Un tournant industriel pour le carburant d’aviation durable
Dans un contexte de décarbonation accélérée du secteur aérien, la société américaine Summit AG Investors a annoncé un projet majeur de production de carburant d’aviation durable (SAF) dans le Dakota du Nord. Selon le North Dakota Monitor, cet investissement de près de 4 milliards de dollars pourrait transformer l’ouest de l’État en plaque tournante du carburant bas carbone pour l’aviation.
Le projet, encore en phase de planification, prévoit la construction d’une usine de grande envergure dans la région de Williams County. L’unité utiliserait des résidus agricoles et des matières premières locales pour produire un carburant synthétique à faible intensité carbone, conforme aux critères stricts de durabilité des normes fédérales américaines.
Une localisation stratégique
Pourquoi le Dakota du Nord ? La réponse est logistique, politique et économique. L’État offre :
- une proximité immédiate avec les pipelines et infrastructures d’éthanol existants,
- un accès facilité aux vastes surfaces agricoles nécessaires à la biomasse,
- un environnement politique favorable aux projets énergétiques innovants, soutenu par les élus locaux et l’Office du développement industriel de l’État.

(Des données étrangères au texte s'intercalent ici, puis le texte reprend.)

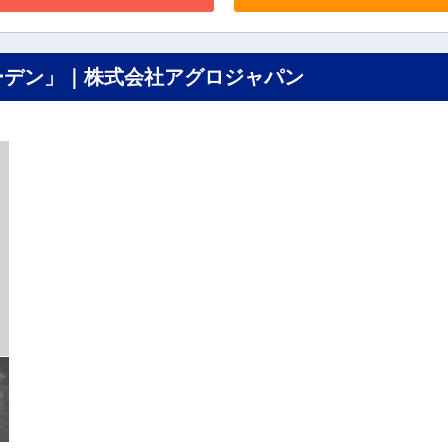
ーデン」｜株式会社アグロジャパン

Le gouverneur Doug Burgum a salué ce projet comme « une opportunité historique de diversification énergétique et de leadership en matière de climat », soulignant les retombées économiques attendues : des centaines d’emplois directs et indirects, une modernisation des infrastructures et une valorisation des coproduits agricoles.
Le SAF, une solution d’avenir pour l’aviation
Le carburant d’aviation durable est une alternative aux carburants fossiles traditionnels. Il permettrait de réduire de 50 à 80 % les émissions de CO₂ sur l’ensemble du cycle de vie, selon les données de l’Agence internationale de l’énergie (AIE).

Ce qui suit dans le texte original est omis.